I have a pipe that gives me lines of two quoted space separated strings. Using echo to give you an example of the pipe content:

echo -e "\"filename1\" \"some text 1\"\n\"filename2\" \"some text 2\""

"filename1" "some text 1"
"filename2" "some text 2"

First string is a filename and the second is the text I want to append to that file. Getting the handle to $filename and $text with "read" is easy:

echo -e "\"filename1\" \"some text 1\"\n\"filename2\" \"some text 2\""|
while read filename text; do echo $text $filename; done

"some text 1" "filename1"
"some text 2" "filename2"

but "parallel" doesn't want to treat the two strings on the line as two parameters. It seems to treat them as one.

echo -e "\"filename1\" \"some text 1\"\n\"filename2\" \"some text 2\""|
parallel echo {2} {1}

"filename1" "some text 1"
"filename2" "some text 2"

So just having {1} on the line gives the same result

echo -e "\"filename1\" \"some text 1\"\n\"filename2\" \"some text 2\""|
parallel echo {1}

"filename1" "some text 1"
"filename2" "some text 2"

Adding --colsep ' ' makes it break the strings on every space

echo -e "\"filename1\" \"some text 1\"\n\"filename2\" \"some text 2\""|
parallel --colsep ' ' echo {2} {1}

"some "filename1"
"some "filename2"

I just could not find the explanation on how to handle this case through the pipe to parallel in its documentation https://www.gnu.org/software/parallel/man.html

Adding a --delimiter ' ' option gives this

echo -e "\"filename1\" \"some text 1\"\n\"filename2\" \"some text 2\""| 
parallel --delimiter ' ' echo {2} {1}

"filename1"
"some
text
1"
"filename2"
"some
text
2"

This is the closest I have found

seq 10 | parallel -N2 echo seq:\$PARALLEL_SEQ arg1:{1} arg2:{2}

seq:1 arg1:1 arg2:2
seq:2 arg1:3 arg2:4
seq:3 arg1:5 arg2:6
seq:4 arg1:7 arg2:8
seq:5 arg1:9 arg2:10

but it doesn't really reflect my data as seq 10 has a new line after each string and I have two strings on the line.

1
2
3
4
5
6
7
8
9
10

My current workaround is just to change the pipe to have a comma instead of a space to separate the quoted strings on a line:

echo -e "\"filename1\",\"some text 1\"\n\"filename2\",\"some text 2\""|
parallel --colsep ',' echo {2} {1}

"some text 1" "filename1"
"some text 2" "filename2"

But how to handle this with parallel?

Diego
  • 812
  • 7
  • 25
  • 1
    Do you have to use `parallel`? GNU Awk can read the quoted strings properly, though they have spaces inside and can easily parse multi line content – Inian Jan 24 '19 at 06:09
  • Just use `\t` as your field delimiter. It will make many things easier and your bash code shorter;) – liborm Jan 24 '19 at 09:39
  • @Inian actually this is what I am using right now: awk -F, '{gsub("\"","", $0); print($2)>$1".txt"}' but it took some time to research. Parallel was looking so promising also because the task seemed CPU bound. – Diego Jan 24 '19 at 10:34

4 Answers4

3

If you're fine with the quotes being stripped, then the --csv option paired with --colsep will split where you want it to (and still retains all whitespace properly)

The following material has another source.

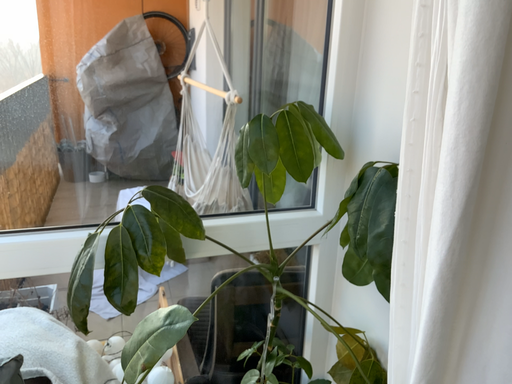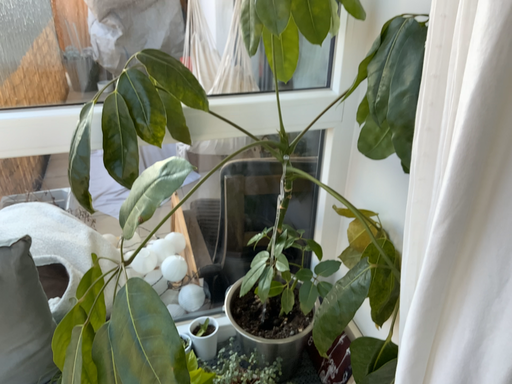 Question: Which way did the camera rotate in the video?

Choices:
 (A) rotated downward
 (B) rotated upward

Answer: (A)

echo -e "\"filename1\" \"some text 1\"\n\"filename2 withspaces\" \"some text   2\""|
parallel --csv --colsep=' ' echo arg1:{1} arg2:{2}

outputs:

arg1:filename1 arg2:some text 1
arg1:filename2 withspaces arg2:some text   2

Note --csv requires installing the perl Text::CSV module (sudo cpan Text::CSV)

And if you want to keep the quotes, a mix of -q and some extra quotes will add them back:

echo -e "\"filename1\" \"some text 1\"\n\"filename2 withspaces\" \"some text   2\""|
parallel -q --csv --colsep=' ' echo 'arg1:"{1}" arg2:"{2}"'

outputs:

arg1:"filename1" arg2:"some text 1"
arg1:"filename2 withspaces" arg2:"some text   2"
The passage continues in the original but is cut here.